La raison invoquée n'est pas politique, elle est électrique. Les autorités pointent 65 centres de données déjà en activité dans la région, pour une capacité cumulée de 734 MW, tandis que la consommation totale du minage a dépassé le gigawatt — l'équivalent d'une petite ville. Les gestionnaires de réseau alertaient depuis un moment sur la saturation du réseau moscovite, et la région de Koursk, frontalière, souffre d'une fiabilité électrique particulièrement fragile en raison des combats à proximité.
L'interdiction ne vise pas seulement les opérations industrielles avec des rangées d'ASIC. Elle couvre aussi la participation aux pools de minage : une personne physiquement présente dans la zone interdite ne peut techniquement pas non plus miner à distance, même si le matériel se trouve ailleurs.

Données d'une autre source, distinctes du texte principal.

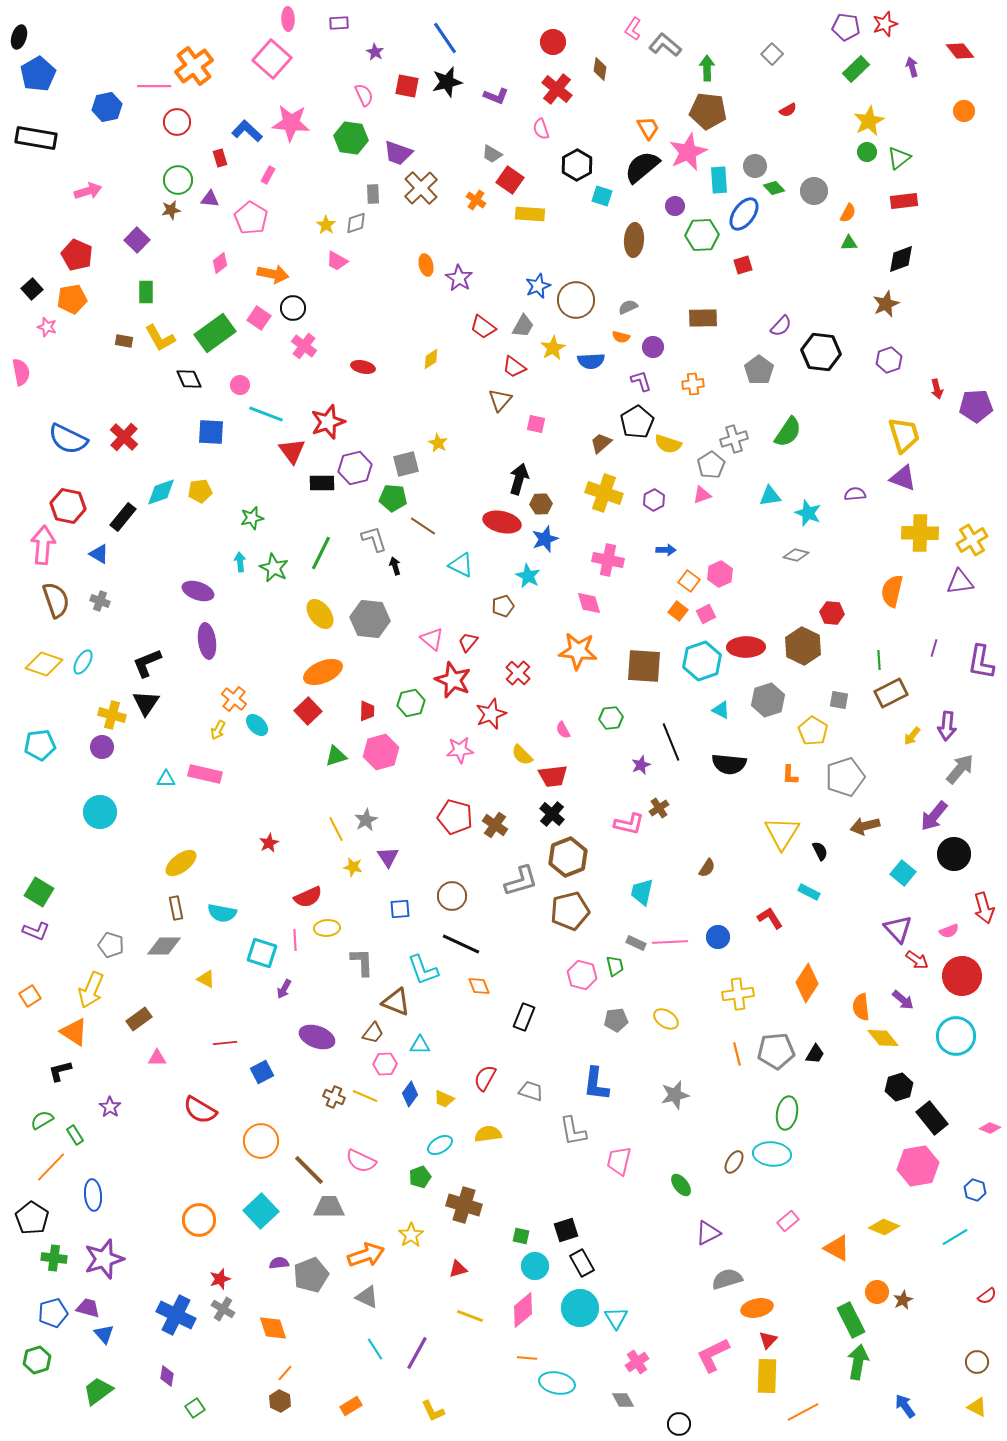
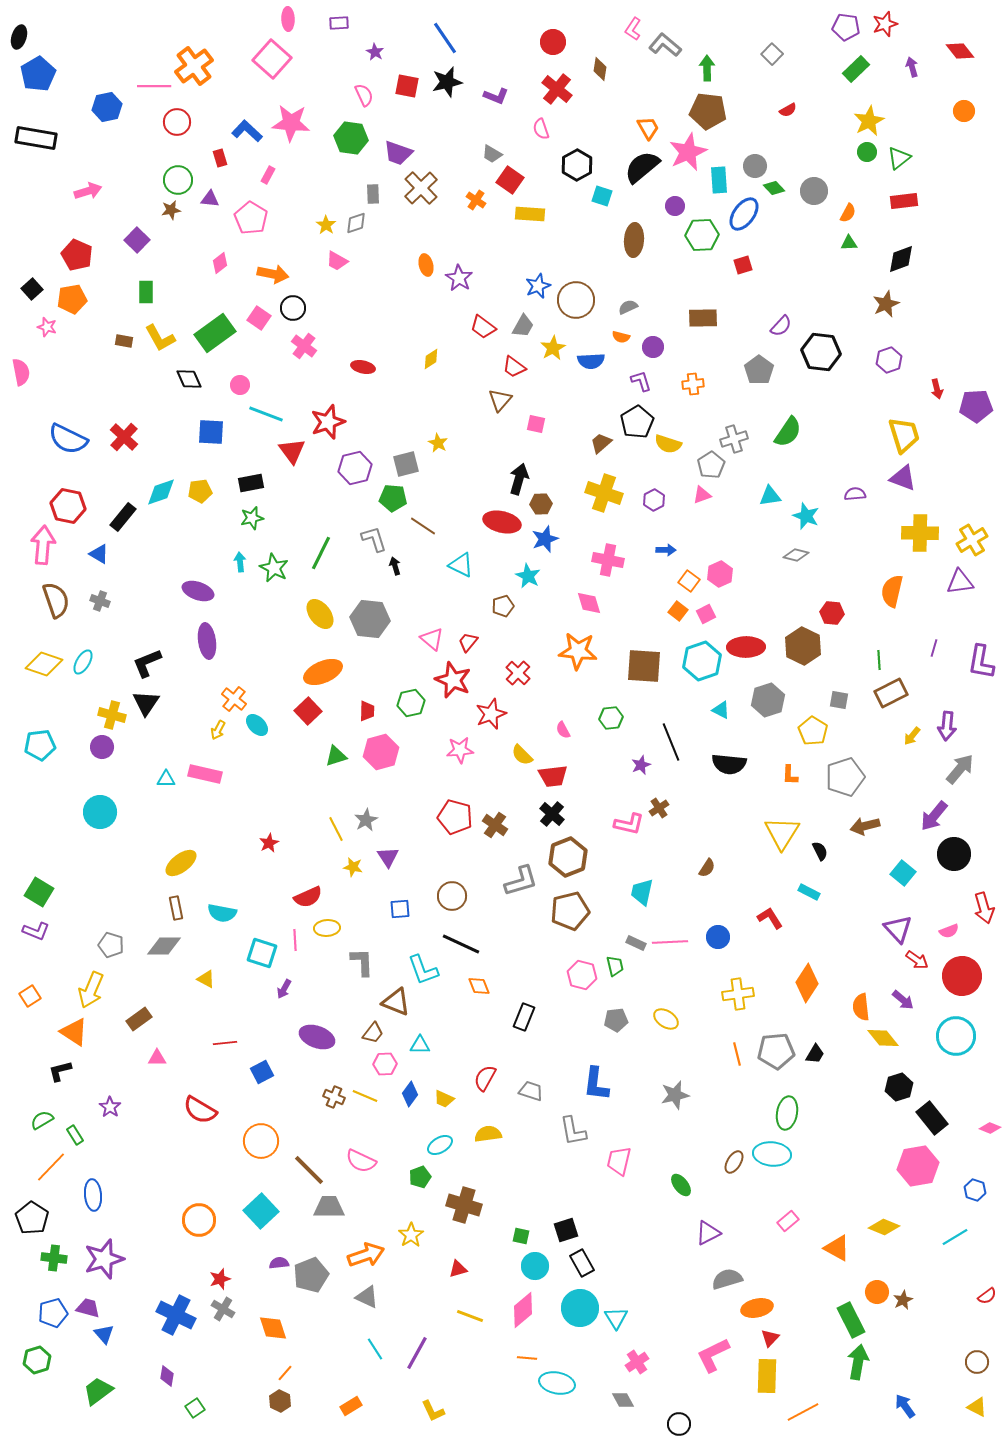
black rectangle at (322, 483): moved 71 px left; rotated 10 degrees counterclockwise
cyan star at (808, 513): moved 2 px left, 3 px down
red triangle at (768, 1340): moved 2 px right, 2 px up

Ce n'est pas une première. Depuis janvier 2025, le minage est banni dans dix régions du Caucase du Nord et dans les territoires annexés, pour la même raison : la pression sur le réseau pèse plus lourd que les recettes fiscales générées. La liste s'élargit désormais à la capitale et sa région, le plus grand marché du pays.
Les sanctions contre le minage non déclaré se durcissent également : un projet de loi en discussion prévoit des amendes jusqu'à 2,5 millions de roubles et des peines de prison jusqu'à cinq ans. Dans ce contexte, Igor Rounets, fondateur de BitRiver, l'un des plus gros hébergeurs de minage du pays, a été placé en détention provisoire le 30 juillet dans une affaire de fraude distincte portant sur 12,5 millions de dollars — sans lien formel avec le décret, mais qui ajoute à la nervosité du secteur.
Pour les mineurs qui opéraient près de Moscou, la question est désormais de savoir où déplacer le matériel. L'énergie bon marché et les capacités disponibles restent concentrées en Sibérie et en Extrême-Orient russe, où le marché s'attend à voir affluer l'essentiel des fermes déplacées dans les mois à venir.